Abstract

Electrophoresis of large linear T2 (162 kbp) and 3-arm star-branched (N(Arm) = 48.5 kbp) DNA in linear polyacrylamide (LPA) solutions above the overlap concentration c* has been investigated using a fluorescence visualization technique that allows both the conformation and mobility mu of the DNA to be determined. LPA solutions of moderate polydispersity index (PI approximately 1.7-2.1) and variable polymer molecular weight Mw (0.59-2.05 MDa) are used as the sieving media. In unentangled semidilute solutions (c* < c < c(e)), we find that the conformational dynamics of linear and star-branched DNA in electric fields are strikingly different; the former migrating in predominantly U- or I-shaped conformations, depending on electric field strength E, and the latter migrating in a squid-like profile with the star-arms outstretched in the direction opposite to E and dragging the branch point through the sieving medium.
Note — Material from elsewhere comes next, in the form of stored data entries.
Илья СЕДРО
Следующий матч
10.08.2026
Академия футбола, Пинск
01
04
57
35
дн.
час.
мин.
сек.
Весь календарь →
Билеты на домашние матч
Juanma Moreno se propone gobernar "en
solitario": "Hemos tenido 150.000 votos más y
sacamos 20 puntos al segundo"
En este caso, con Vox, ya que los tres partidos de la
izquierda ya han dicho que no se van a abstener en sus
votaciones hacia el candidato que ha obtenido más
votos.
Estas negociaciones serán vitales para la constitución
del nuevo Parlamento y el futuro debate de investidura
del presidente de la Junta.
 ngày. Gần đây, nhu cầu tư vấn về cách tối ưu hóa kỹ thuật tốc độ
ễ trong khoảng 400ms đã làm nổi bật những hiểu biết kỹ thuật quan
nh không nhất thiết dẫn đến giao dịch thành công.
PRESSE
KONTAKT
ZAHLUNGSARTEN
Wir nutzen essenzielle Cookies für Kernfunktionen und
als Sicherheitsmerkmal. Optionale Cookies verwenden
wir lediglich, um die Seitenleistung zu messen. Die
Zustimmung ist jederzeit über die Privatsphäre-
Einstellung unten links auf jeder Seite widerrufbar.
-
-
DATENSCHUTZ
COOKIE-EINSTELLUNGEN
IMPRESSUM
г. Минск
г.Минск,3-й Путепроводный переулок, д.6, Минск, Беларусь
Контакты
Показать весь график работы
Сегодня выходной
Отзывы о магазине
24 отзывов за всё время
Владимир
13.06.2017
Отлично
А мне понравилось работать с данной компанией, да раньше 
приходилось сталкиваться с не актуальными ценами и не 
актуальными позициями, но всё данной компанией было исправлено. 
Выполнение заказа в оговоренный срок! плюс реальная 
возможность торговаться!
Despite these visual differences, mu for linear and star-branched DNA of comparable size are found to be nearly identical in semidilute, unentangled LPA solutions. For LPA concentrations above the entanglement threshold (c > c(e)), the conformation of migrating linear and star-shaped DNA manifest only subtle changes from their unentangled solution features, but mu for the stars decreases strongly with increasing LPA concentration and molecular weight, while mu for linear DNA becomes nearly independent of c and Mw. These findings are discussed in the context of current theories for electrophoresis of large polyelectrolytes.